In conclusion, the results of the present study demonstrate that the 15 percentage point reduction in the observed response rates brought about by the introduction of the HAF to the survey request did not portend systematic bias in the sample. This accords with emerging evidence suggesting only a weak relationship between a survey’s response rate and its response bias12, 13
. Furthermore, our findings do not imply that the inclusion of the HAF has a benign effect on health studies just because of our observed lack of nonresponse bias. First, we saw a response rate of 39.8% in the HAF condition and 55.0% in the non-HAF condition in our original study.

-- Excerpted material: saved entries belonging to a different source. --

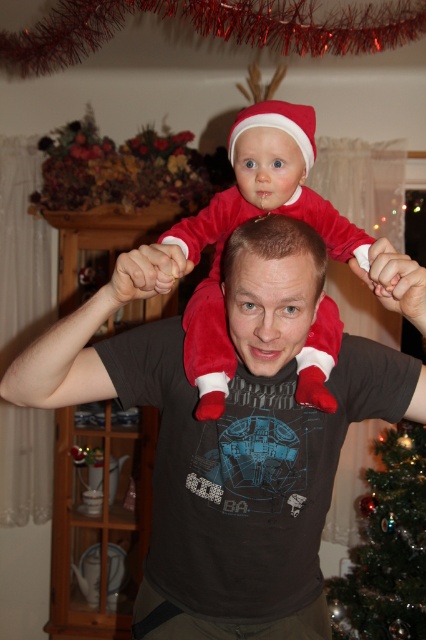 Does point (324, 419) come farther from viewer compared to point (285, 355)?

Yes.

Is matte black t-shirt at center above matte red santa hat at center?

No, matte black t-shirt at center is not above matte red santa hat at center.

Locate an element on the screen. The width and height of the screenshot is (426, 640). matte black t-shirt at center is located at coordinates (193, 448).

Where is `matte black t-shirt at center`? The width and height of the screenshot is (426, 640). matte black t-shirt at center is located at coordinates (193, 448).

Is shiny green christmas tree at lower right wider than matte red santa hat at center?

Yes.

Between shiny green christmas tree at lower right and matte red santa hat at center, which one has more height?

shiny green christmas tree at lower right

Does point (379, 529) come behind point (304, 224)?

That is True.

Locate an element on the screen. shiny green christmas tree at lower right is located at coordinates (386, 547).

Between matte black t-shirt at center and velvet red santa suit at center, which one appears on the left side from the viewer's perspective?

matte black t-shirt at center

Is matte black t-shirt at center above velvet red santa suit at center?

Incorrect, matte black t-shirt at center is not positioned above velvet red santa suit at center.

This screenshot has width=426, height=640. Identify the location of matte black t-shirt at center. (193, 448). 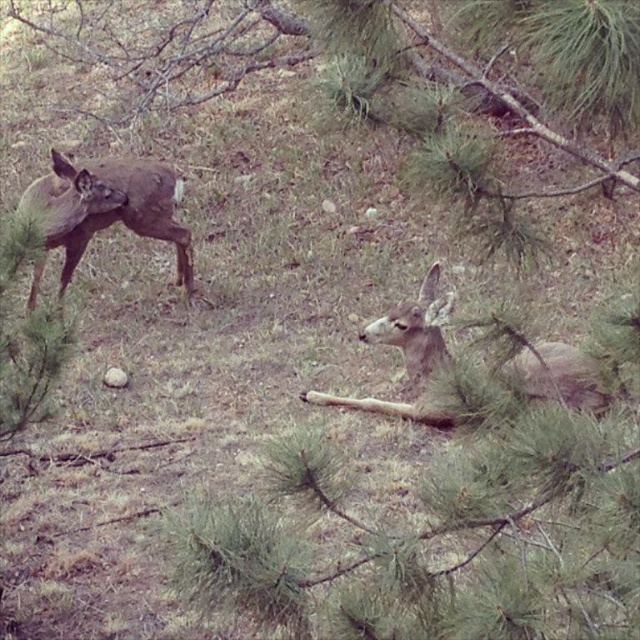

Given our original sample of 6,939, had no one been sent the HAF we would estimate responses from a total of 3,816 and if all had been sent the HAF, 2,762. The inclusion of the HAF would therefore decrease our analytical sample by 1,054 individuals. This loss of sample is associated with real decreases in the relative precision of our estimates. For our survey estimate reported in the original study that approximately 10% of the population smoke, out margin of error would decrease from 1.1% to 0.9% with the larger sample. Similarly, for our reported estimate of BMI, we would be able to estimate the mean to within 0.190 units as compared to 0.225 units. Second, the additional study costs incurred as a result of increased printing and postage for the two HAFs in each mailing increases the overall cost per completion. While relatively minor on a per packet basis, these costs could be quite substantial in large scale studies such as ours. These additional costs could be quite burdensome as well for those facing strict financial constraints on even smaller studies. The larger lost cost is associated with the loss of information from costly telephone interviews that cannot be used due to the absence of a signed HAF. While the finding of lack of nonresponse bias with the inclusion of a HAF is good news for those required to include this form, its impacts are far from benign. There is real loss in statistical power which can translate into more expensive survey protocols to achieve the same level of confidence in one’s findings. Further work is needed in order to determine the best way to mitigate the loss of power associated with the HAF.